Of all the poisons that can infest the human mind
only one cannot receive Absolution
Absolution was originaly printed as a paperback in the UK by Corgi Books on 25th May 1979 and marketed as a movie tie-in for the film which had been shot the previous year.
On 30th November that year, Severn House reprinted it in hardback form and the jacket notes tell us: "Absolution is a suspense thriller in which the motives are as uneasy and passionate as the crimes. It concerns old-fashioned, but ageless themes like revenge, suspense, terror and death."
With the book, Shaffer was able to explore the inner conflicts of the Catholic faith and go into greater detail of the torment and despair between the three main characters Father Goddard, Benji and Arthur. We learn that Father Goddard once worked as a Missionary in Africa when he was younger, and that Benji's father had left his mother when he was a child. The characters are almost given a new dimesion through the text and other names which didn't make it to the film are brought forward for us here.
For the full story synopsis please see the Absolution page on the Screenplays section of this site.
The basic plot of the novel runs true to the film however there are some differences worth noting:
A scene not in Shaffer's script or in the film is where Benji first encounters Blakey by trying to catch him as he runs away from the school having just stolen the food from the kitchen. They have a scuffle but Benji lets him go. A scene involving Arthur Dyson reading a letter from a Spanish girlfriend of one of the boys is included in the novel and is similar to the one in Shaffer's script. This scene didn't make it to the finished film. There is more talk among the boys about Father Goddard and Benji spending time together and this causes some hostility between Benji and one of the other boys.

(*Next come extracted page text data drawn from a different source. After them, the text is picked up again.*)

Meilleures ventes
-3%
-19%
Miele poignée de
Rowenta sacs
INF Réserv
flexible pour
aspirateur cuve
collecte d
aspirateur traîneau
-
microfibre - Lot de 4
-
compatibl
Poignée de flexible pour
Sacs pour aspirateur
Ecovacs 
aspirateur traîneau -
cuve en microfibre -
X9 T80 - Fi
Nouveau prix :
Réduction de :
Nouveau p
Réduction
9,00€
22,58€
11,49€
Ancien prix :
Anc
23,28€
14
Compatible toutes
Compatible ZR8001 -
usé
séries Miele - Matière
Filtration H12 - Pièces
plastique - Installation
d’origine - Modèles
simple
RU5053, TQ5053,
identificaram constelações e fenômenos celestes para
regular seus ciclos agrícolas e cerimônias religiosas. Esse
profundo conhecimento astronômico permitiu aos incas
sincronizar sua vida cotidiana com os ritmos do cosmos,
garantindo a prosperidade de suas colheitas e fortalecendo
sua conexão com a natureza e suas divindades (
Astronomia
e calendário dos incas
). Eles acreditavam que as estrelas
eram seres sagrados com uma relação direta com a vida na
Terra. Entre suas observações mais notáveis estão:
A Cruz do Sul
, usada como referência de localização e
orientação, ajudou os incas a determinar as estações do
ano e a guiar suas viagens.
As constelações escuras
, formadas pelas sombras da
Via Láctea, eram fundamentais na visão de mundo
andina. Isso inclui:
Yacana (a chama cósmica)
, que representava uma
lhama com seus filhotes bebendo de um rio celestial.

Several sections of dialogue have been shifted to different scenes and, at times, said by different people. The scene where Father Goddard talks about confession takes place at the breakfast table instead of the classroom as shown in the film. Father Goddard also tells them about the meaning of Absolution and takes them to the chapel to the confessional cubicle to familiar them with it.
DYSON: "But does it mean, Father, that if you're given absolution the sin is completely forgiven?"

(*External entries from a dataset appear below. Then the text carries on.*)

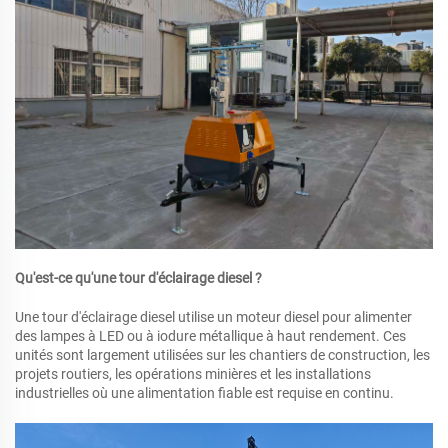
Qu'est-ce qu'une tour d'éclairage diesel ?
Une tour d'éclairage diesel utilise un moteur diesel pour alimenter
des lampes à LED ou à iodure métallique à haut rendement. Ces
unités sont largement utilisées sur les chantiers de construction, les
projets routiers, les opérations minières et les installations
industrielles où une alimentation fiable est requise en continu.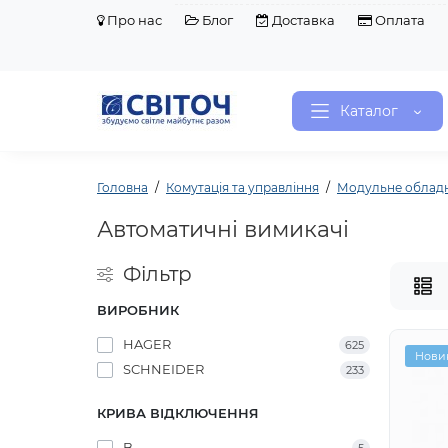
Про нас
Блог
Доставка
Оплата
Каталог
Головна
Комутація та управління
Модульне облад
Автоматичні вимикачі
Фільтр
ВИРОБНИК
HAGER
625
Нови
SCHNEIDER
233
КРИВА ВІДКЛЮЧЕННЯ
B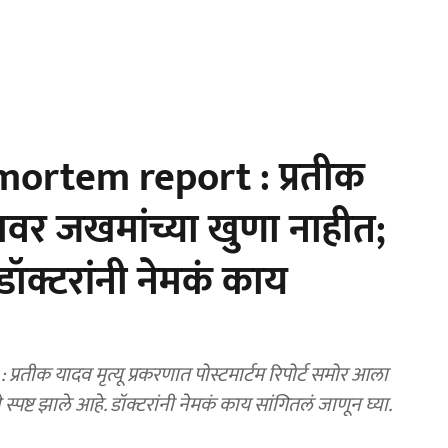
ortem report : प्रतीक
रावर जखमांच्या खुणा नाहीत;
 डॉक्टरांनी नेमकं काय
ीक यादव मृत्यू प्रकरणात पोस्टमार्टम रिपोर्ट समोर आला
पष्ट झाले आहे. डॉक्टरांनी नेमकं काय सांगितलं जाणून घ्या.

FATHER GODDARD: "Yes. But it does not of course wash away the sin itself. What's done is done.
The lesson with the boys translating the texts of 'Caesars Gallic Wars' is much longer in the book. First, Father Goddard humiliates Arthur Dyson for not being able to translate a simple text and then is infuriated by Benji for translating the text in modern day slang. Father Goddard puts them both on detention for this. This class is also joined by the elderly deputy Father Rivers, who sits in with the boys to see how they are progressing. This part of the book then goes into the scene of the film where Arthur talks about siege ramps and is bellowed at by Father Goddard for pushing for a discussion on strategy.
Father Goddard also learns that Blakey has been asked by one of the other priests to work in the school grounds, something which Father Goddard does his best to stop.
The scenes involving Benji and Blakey are more detailed in the novel, just as they are in Shaffer's script (and only really hinted at in the finished film.) We see their friendship evolving and learn more about Blakey's history and how he became a traveller. The book also retains the scene from Shaffer's script of the boys in Benji's dorm warning him about seeing Blakey as he might cause trouble for them all. He takes no notice of their warnings and goes on seeing Blakey anyway.
As well as scenes and dialogue being shifted or extended, there is one scene which does not feature in the book but is in Shaffer's script and the finished film. This is the scene where Benji is sitting with Blakey and his girlfriend Louella. Even when Benji is confessing to Father Goddard about his sexual activities in the woods, there is no mention of Blakey's girlfriend.
The ending where Arthur reveals himself as the murderer to Father Goddard is an extended part of which we see in the film. The final page also has a new ending which is unique to the book.